Interact with this blog post at this colab link!

Conformal inference is one way to obtain a prediction region from a machine learning algorithm. It allows us to have guaranteed confidence sets for prediction and guaranteed confidence intervals for regression under very mild assumptions. Conformal inference provides error bounds on a per-sample basis.

Using conformal inference, we can assess:

  • How good is our classification/regression?
  • For classification, what is $P(\hat{y}=y)$? For regression, what is $|\hat{y}-y|$?
  • Do we trust the model?

Conformal inference can be used on most any classification or regression algorithm, including offline and online settings.
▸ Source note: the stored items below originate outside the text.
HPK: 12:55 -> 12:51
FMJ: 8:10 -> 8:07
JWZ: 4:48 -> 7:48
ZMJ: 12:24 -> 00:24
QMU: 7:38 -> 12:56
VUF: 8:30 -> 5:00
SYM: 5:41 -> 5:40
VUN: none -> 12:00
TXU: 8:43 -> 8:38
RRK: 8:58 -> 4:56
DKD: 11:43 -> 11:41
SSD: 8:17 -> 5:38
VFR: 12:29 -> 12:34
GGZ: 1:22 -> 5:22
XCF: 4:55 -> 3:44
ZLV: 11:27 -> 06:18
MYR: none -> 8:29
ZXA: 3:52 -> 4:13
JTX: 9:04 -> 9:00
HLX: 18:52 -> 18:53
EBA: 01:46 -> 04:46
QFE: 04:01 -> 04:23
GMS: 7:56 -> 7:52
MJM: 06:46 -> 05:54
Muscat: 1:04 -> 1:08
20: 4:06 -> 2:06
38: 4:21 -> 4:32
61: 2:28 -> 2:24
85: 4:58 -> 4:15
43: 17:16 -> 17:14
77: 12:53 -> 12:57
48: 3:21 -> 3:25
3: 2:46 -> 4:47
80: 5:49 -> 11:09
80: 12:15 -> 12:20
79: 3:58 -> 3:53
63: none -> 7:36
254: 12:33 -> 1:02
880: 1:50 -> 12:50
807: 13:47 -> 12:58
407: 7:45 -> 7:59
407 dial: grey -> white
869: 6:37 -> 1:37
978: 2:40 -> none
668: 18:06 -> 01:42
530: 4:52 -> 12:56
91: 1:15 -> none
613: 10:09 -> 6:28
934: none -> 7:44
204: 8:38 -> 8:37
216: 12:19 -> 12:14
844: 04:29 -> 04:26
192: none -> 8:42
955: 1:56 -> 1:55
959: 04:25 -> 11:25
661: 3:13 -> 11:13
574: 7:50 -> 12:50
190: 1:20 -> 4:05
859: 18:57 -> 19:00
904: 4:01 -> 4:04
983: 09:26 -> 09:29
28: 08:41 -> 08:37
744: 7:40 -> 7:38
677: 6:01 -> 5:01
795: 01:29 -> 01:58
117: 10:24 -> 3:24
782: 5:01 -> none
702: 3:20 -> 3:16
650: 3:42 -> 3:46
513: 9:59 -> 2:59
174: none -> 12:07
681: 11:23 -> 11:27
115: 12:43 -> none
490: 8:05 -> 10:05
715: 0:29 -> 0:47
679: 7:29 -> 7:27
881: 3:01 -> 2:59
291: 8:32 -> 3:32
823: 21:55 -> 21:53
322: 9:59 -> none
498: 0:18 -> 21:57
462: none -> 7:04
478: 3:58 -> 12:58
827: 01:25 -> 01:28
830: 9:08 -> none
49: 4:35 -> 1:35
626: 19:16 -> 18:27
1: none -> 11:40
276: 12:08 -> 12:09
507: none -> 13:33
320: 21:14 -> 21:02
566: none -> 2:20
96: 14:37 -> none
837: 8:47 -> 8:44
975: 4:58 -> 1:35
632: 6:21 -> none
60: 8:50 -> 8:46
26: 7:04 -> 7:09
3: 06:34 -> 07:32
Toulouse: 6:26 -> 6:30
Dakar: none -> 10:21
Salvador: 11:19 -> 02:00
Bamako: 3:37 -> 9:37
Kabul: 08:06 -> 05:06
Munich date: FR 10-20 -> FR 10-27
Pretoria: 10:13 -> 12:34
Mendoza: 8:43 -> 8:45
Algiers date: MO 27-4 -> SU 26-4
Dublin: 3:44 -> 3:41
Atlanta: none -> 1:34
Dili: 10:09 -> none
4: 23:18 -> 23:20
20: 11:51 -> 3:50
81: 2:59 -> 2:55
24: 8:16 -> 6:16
This tutorial will be a quick introduction to conformal inference. We generally will follow the notation of Shafer and Vovk 2008. We additionally consider some of the examples raised in this introduction to conformal inference.

Key Conepts

Conformal inference requires a significance level $\epsilon$ and a nonconformity measure $A$. We consider our previous examples (i.e. training data) to be an exchanagble “bag”, denoted $B$. $B$ consists of ${z_i}_{i=1}^N$ where this is the set of our previous observations $z_i=(x_i, y_i)$ for features $x_i$ and label/real value $y_i$ in the case of prediction/regression, respectively.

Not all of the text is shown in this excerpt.